The firefighters of CERN’s Fire and Rescue Service.

A measured response
Last year, the CERN firefighters were involved in more than 1800 interventions. Recently they were called to the CERN Computer Centre, where they quickly managed to get a fire under control. “We were on the scene within three minutes,” recalls Patrick Berlinghi, who was on duty when the fire broke out. “If we had arrived two minutes later, everything would have been far more complicated. The thing about the Computer Centre is that we can never switch the power off… which would seem strange to most external firefighters given the usual safety rules!" And therein lies the unique nature of CERN: nothing is ever run-of-the-mill. A few weeks ago, the Fire Brigade was alerted to a fire that had started inside a detector. Most firefighters would have drenched the affected area without hesitation... which wouldn't have impressed the Organization's scientific community much. But the CERN Firefighters opted to extinguish the fire by smothering it. “That’s also what makes our job so interesting,” concludes Yann Lechevin. “We work closely with our colleagues in other departments, including those responsible for the experiments and members of the Operations Group (BE-OP), to find the best solutions together. There’s no such thing as an ordinary intervention at CERN!”


TETRA triumphs at CERN

Originating in a project launched and developed by the CERN Fire and Rescue Service (see the article in Bulletin 51-03/2013) with extensive support from the IT and PH Departments, the TETRA digital radio communication system is now an integral part of the equipment used by CERN’s firefighters.
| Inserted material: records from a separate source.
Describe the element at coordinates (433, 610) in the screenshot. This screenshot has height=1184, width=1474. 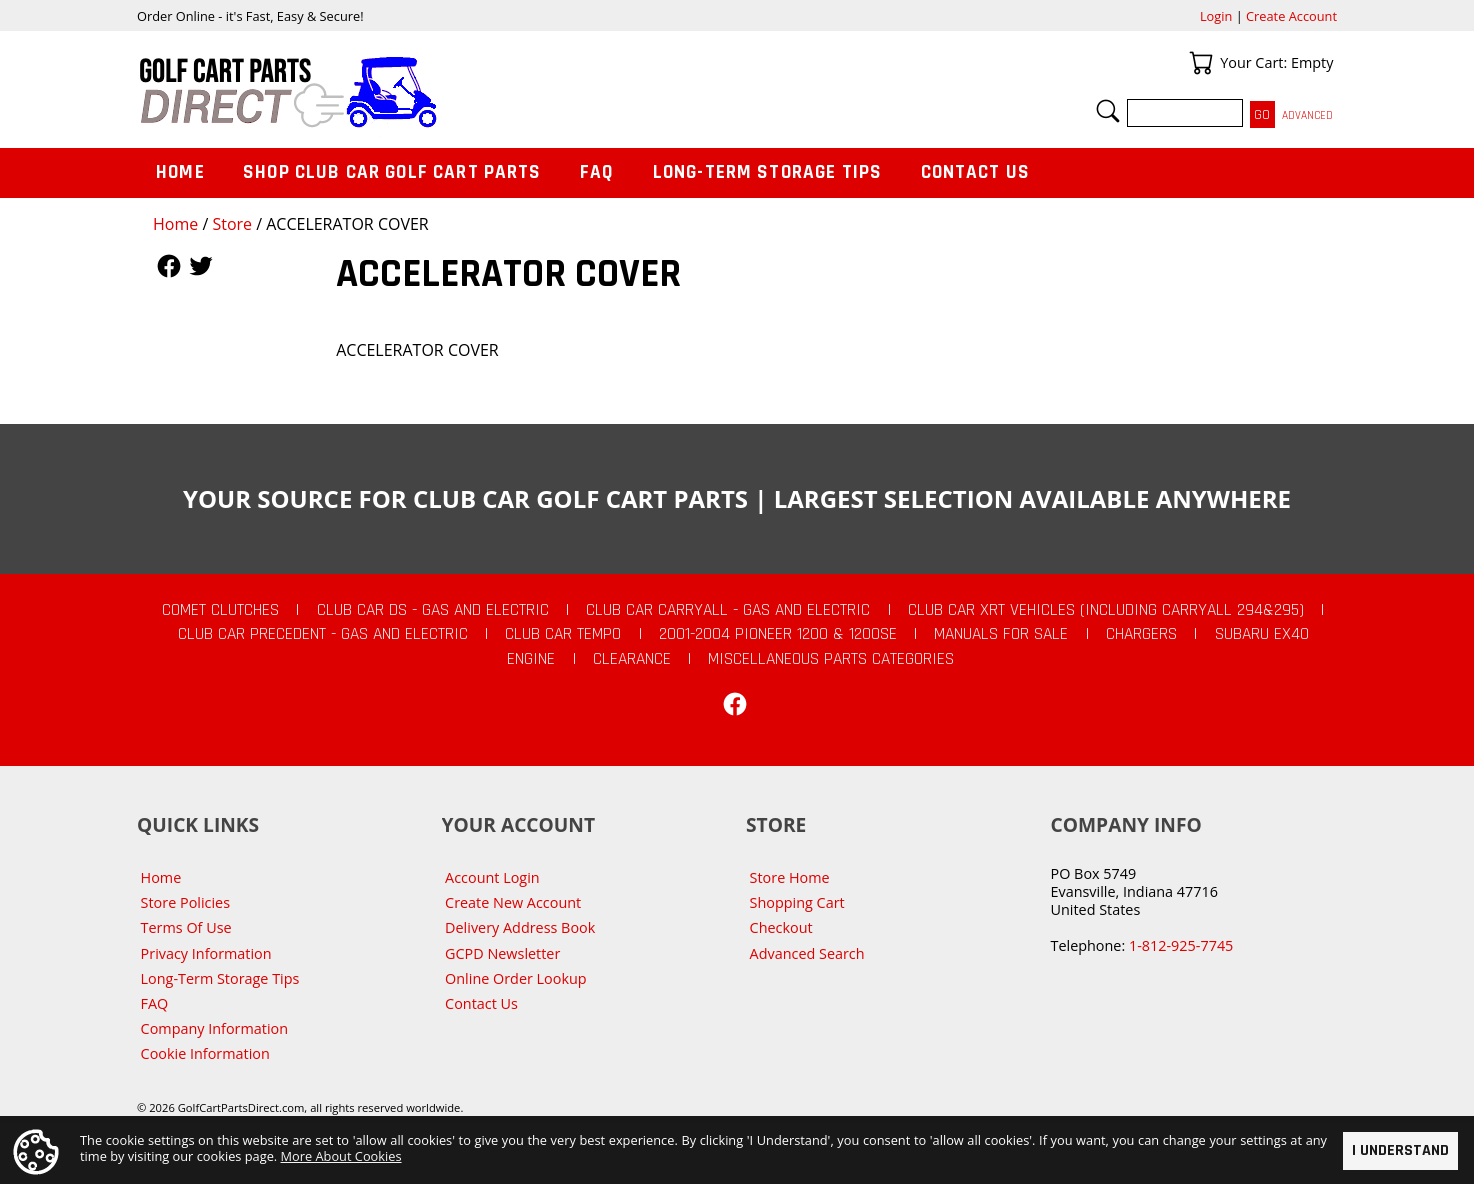
I see `Club Car DS - Gas and Electric` at that location.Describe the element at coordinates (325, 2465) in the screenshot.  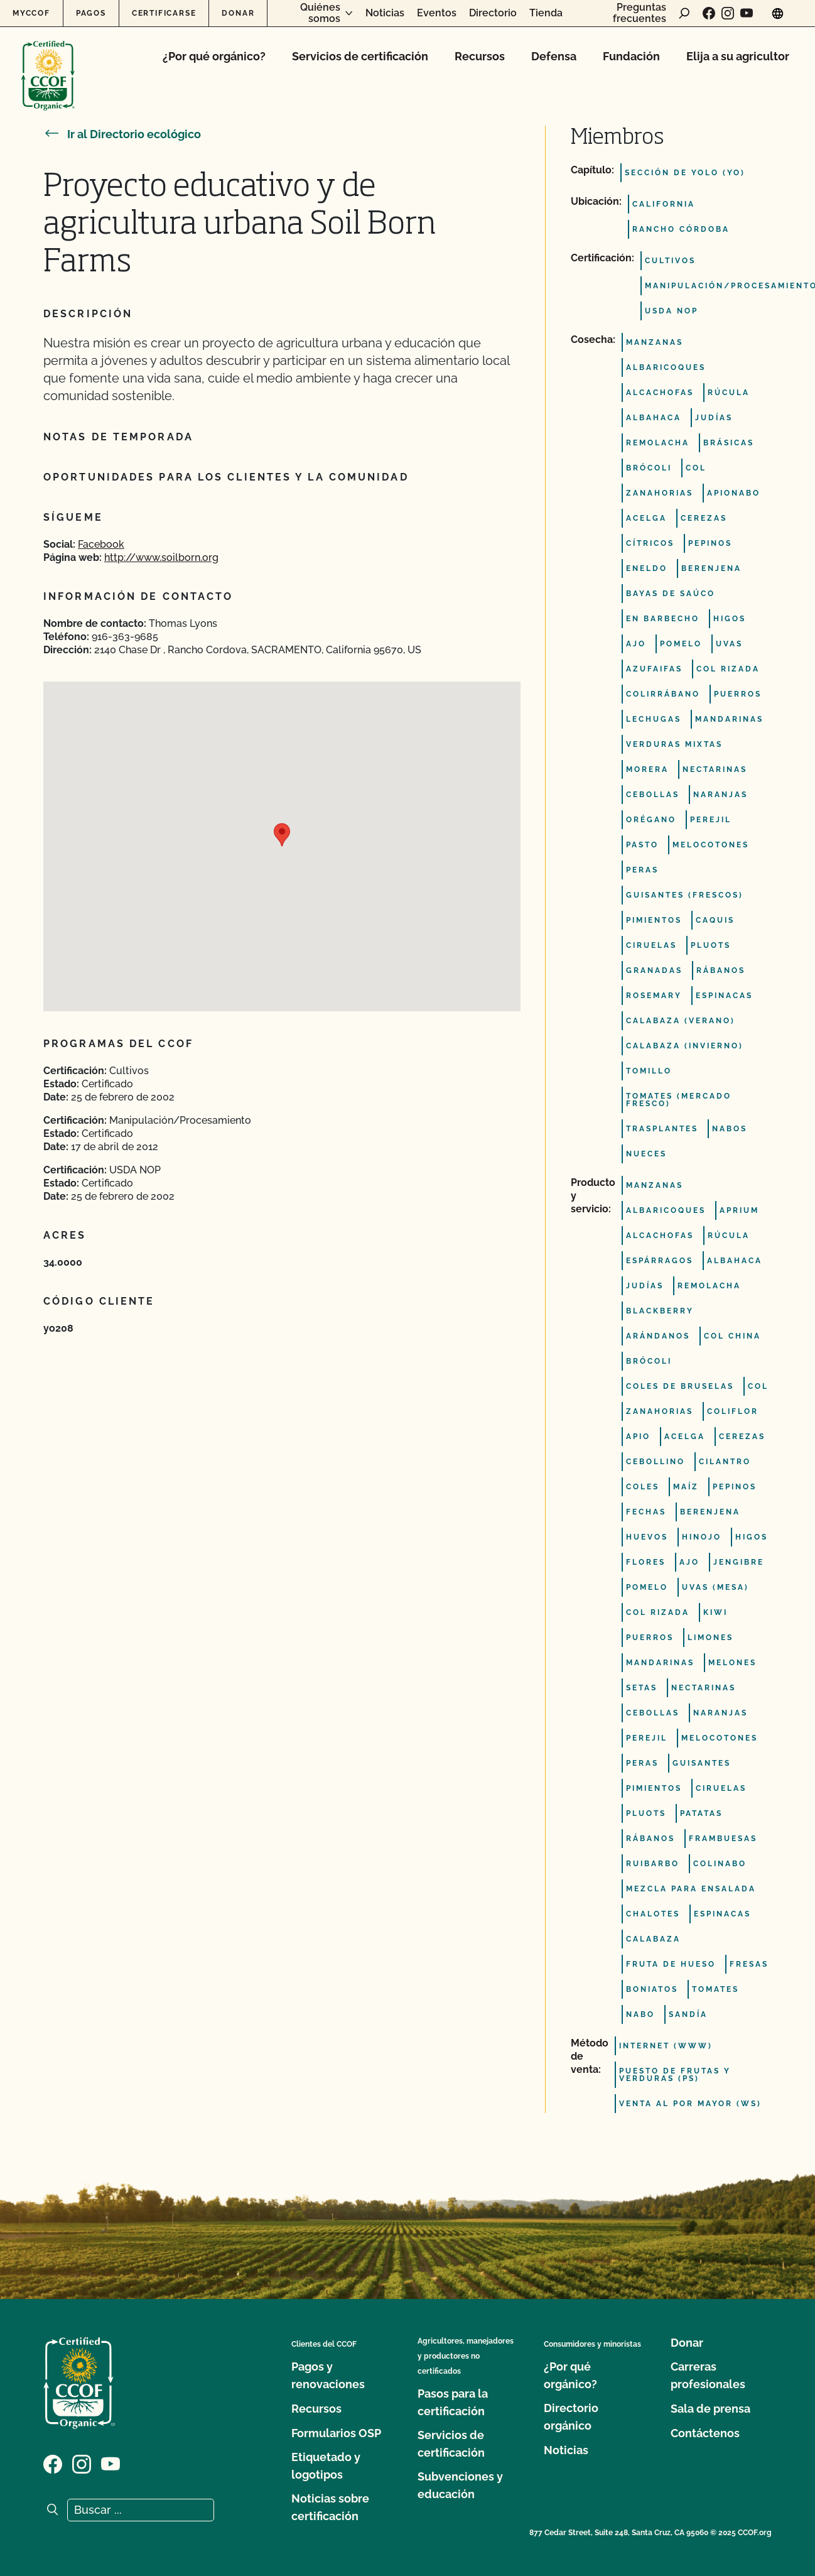
I see `Etiquetado y logotipos` at that location. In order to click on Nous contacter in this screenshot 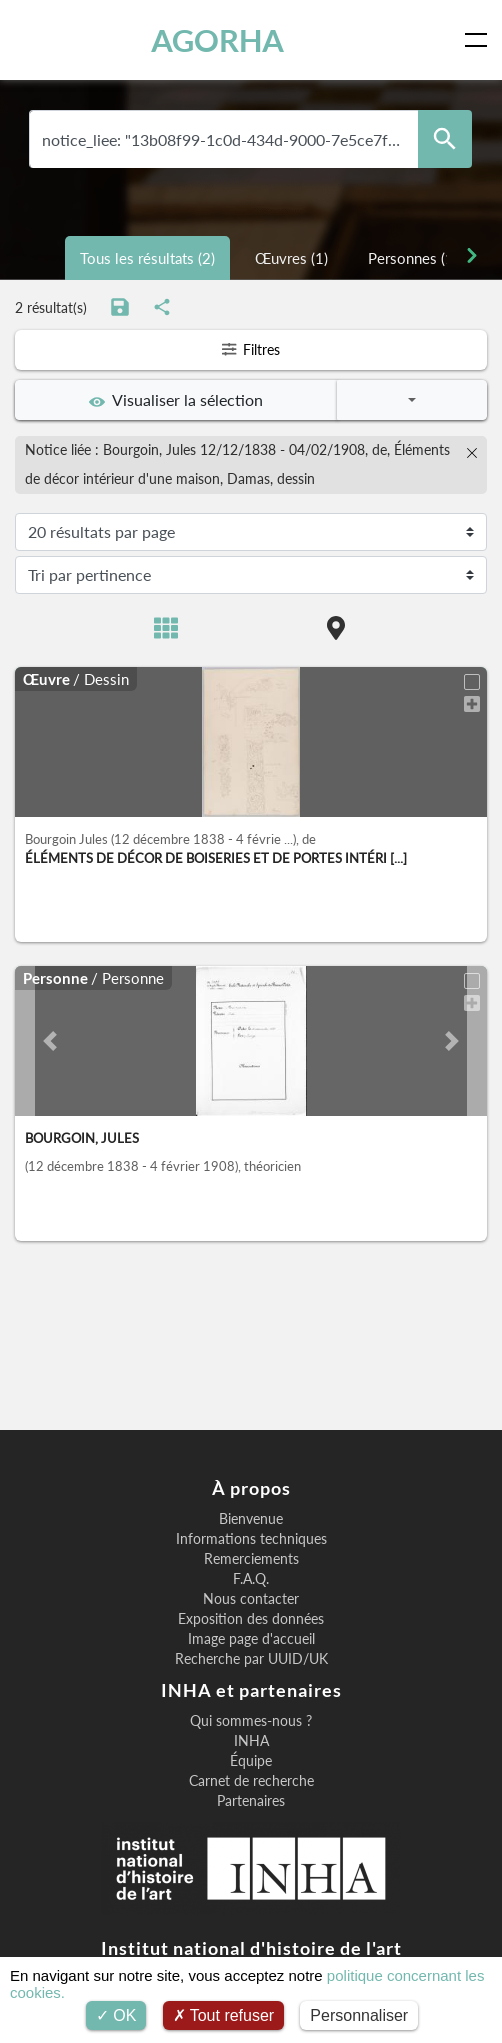, I will do `click(251, 1599)`.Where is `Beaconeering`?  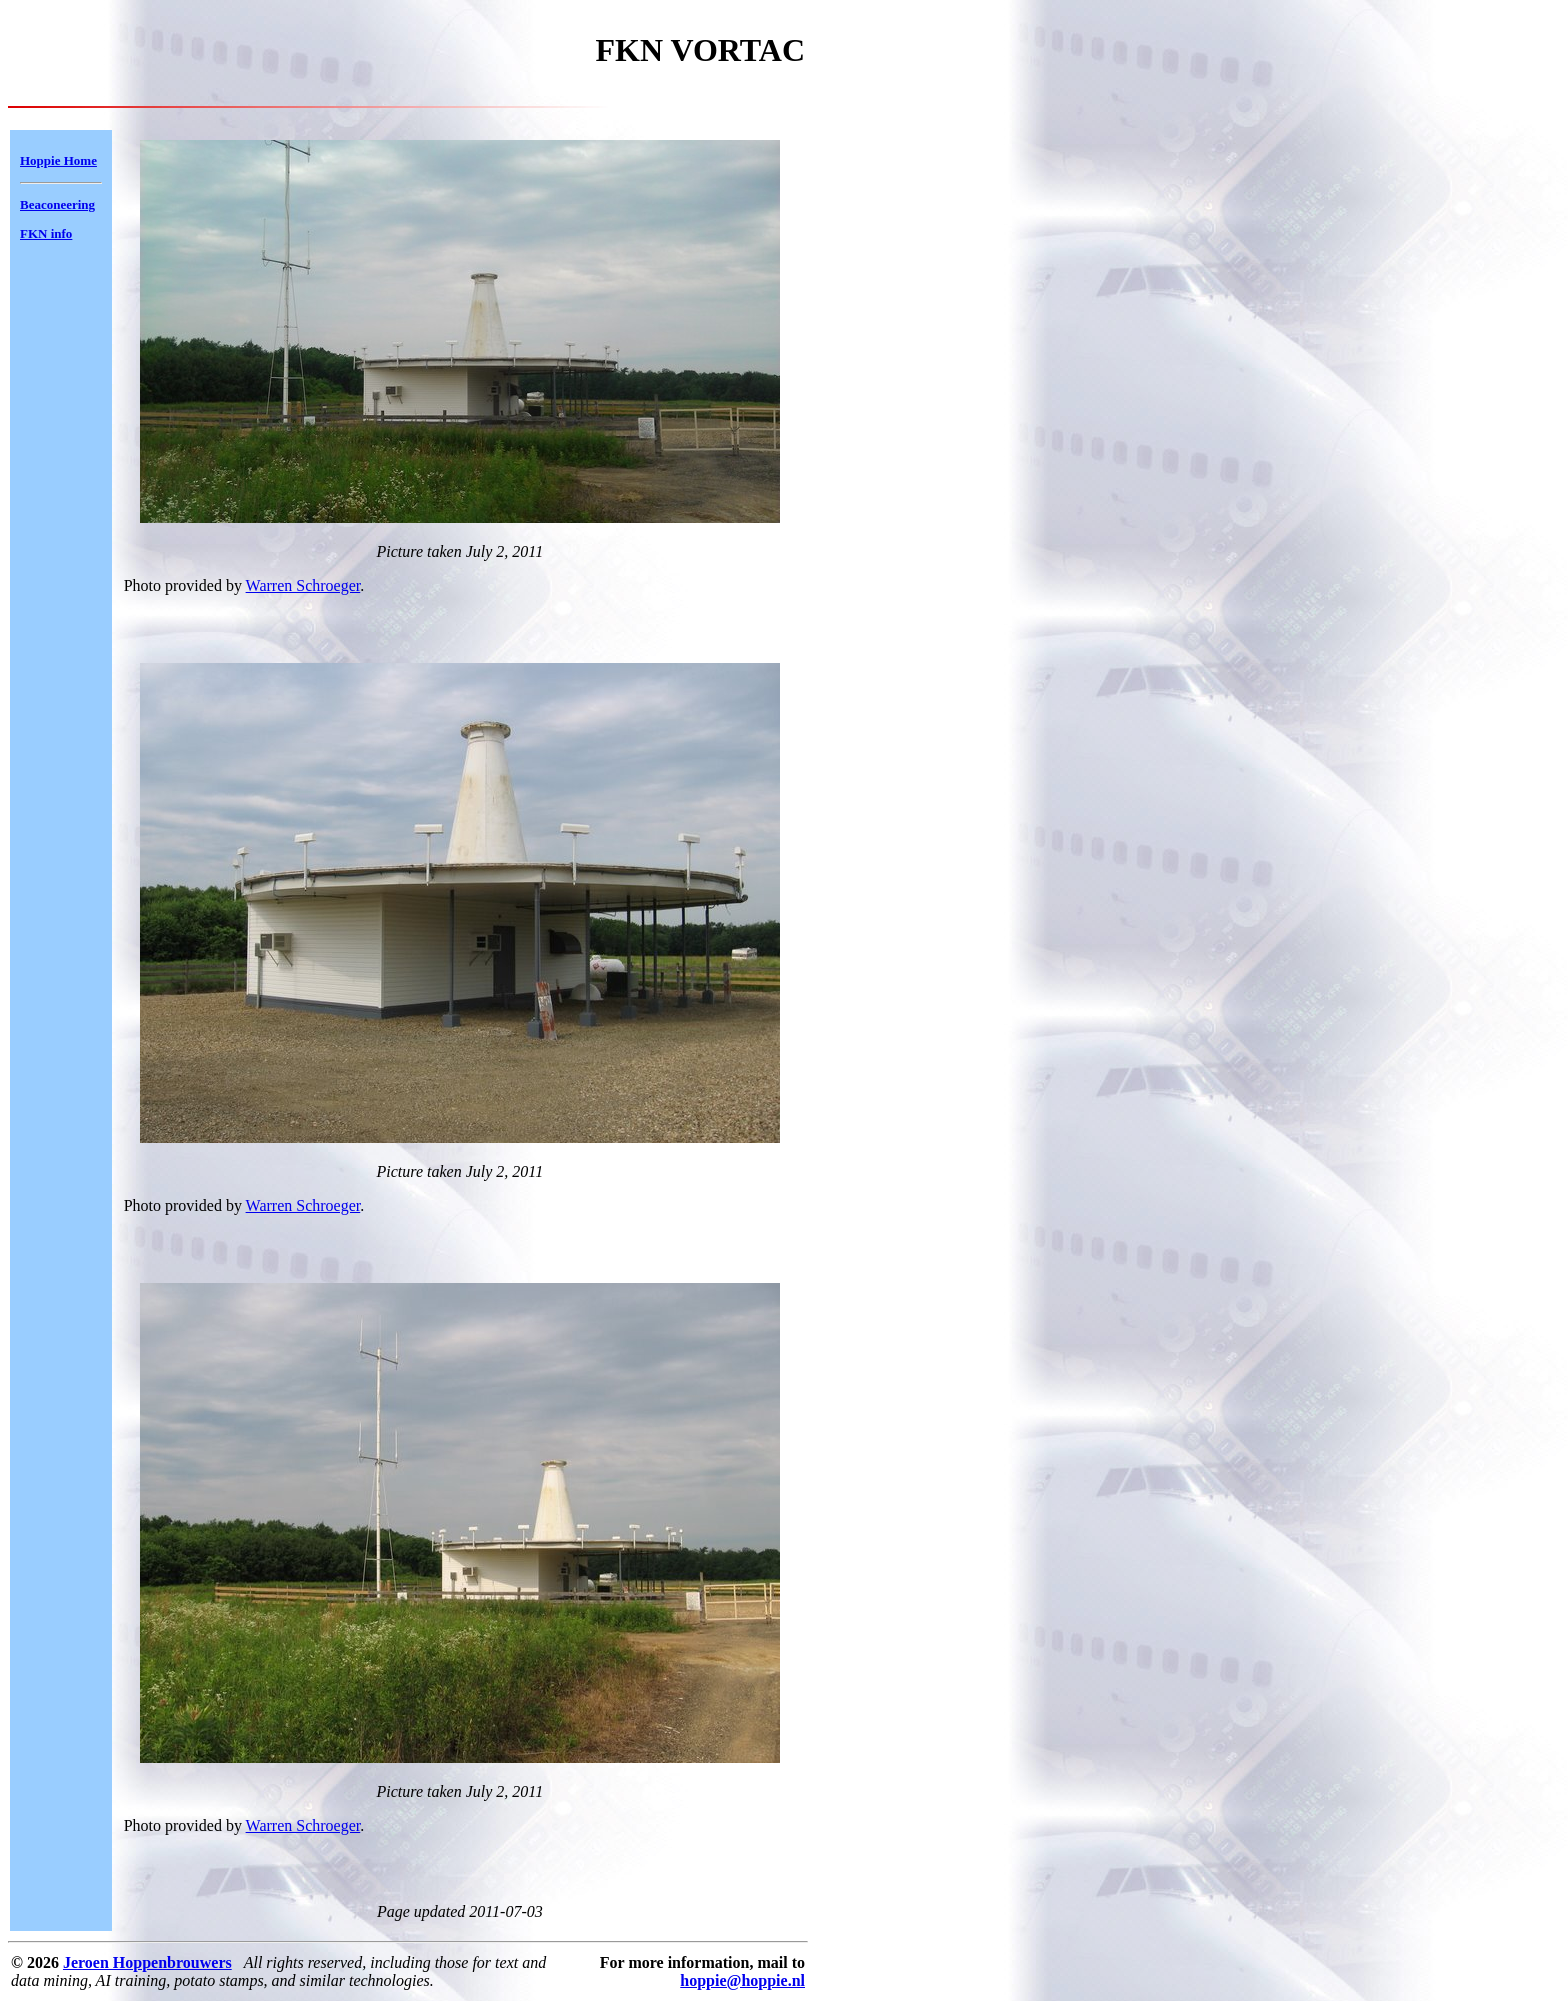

These radios are also used by the Organization's safety officers and members of the LHC experiments and have proved their worth many times, particularly thanks to the D.A.T.I. application (dispositif d’alarme pour travailleur isolé – alarm device for isolated workers), which sends a signal to the Fire Brigade control room whenever someone is in a horizontal position for a long time or whenever the device detects a significant impact, and which in 2013 allowed them to help someone who had lost consciousness.

On the back of this success, CERN’s TETRA system recently convinced a panel of experts of its relevance and reliability: on 21 February, Tetra Today magazine and the TETRA Critical Communications Association awarded CERN prizes in two categories, against first-class competition from all over the world: “Best use of TETRA for public safety” and "Outstanding single-site TETRA installation”.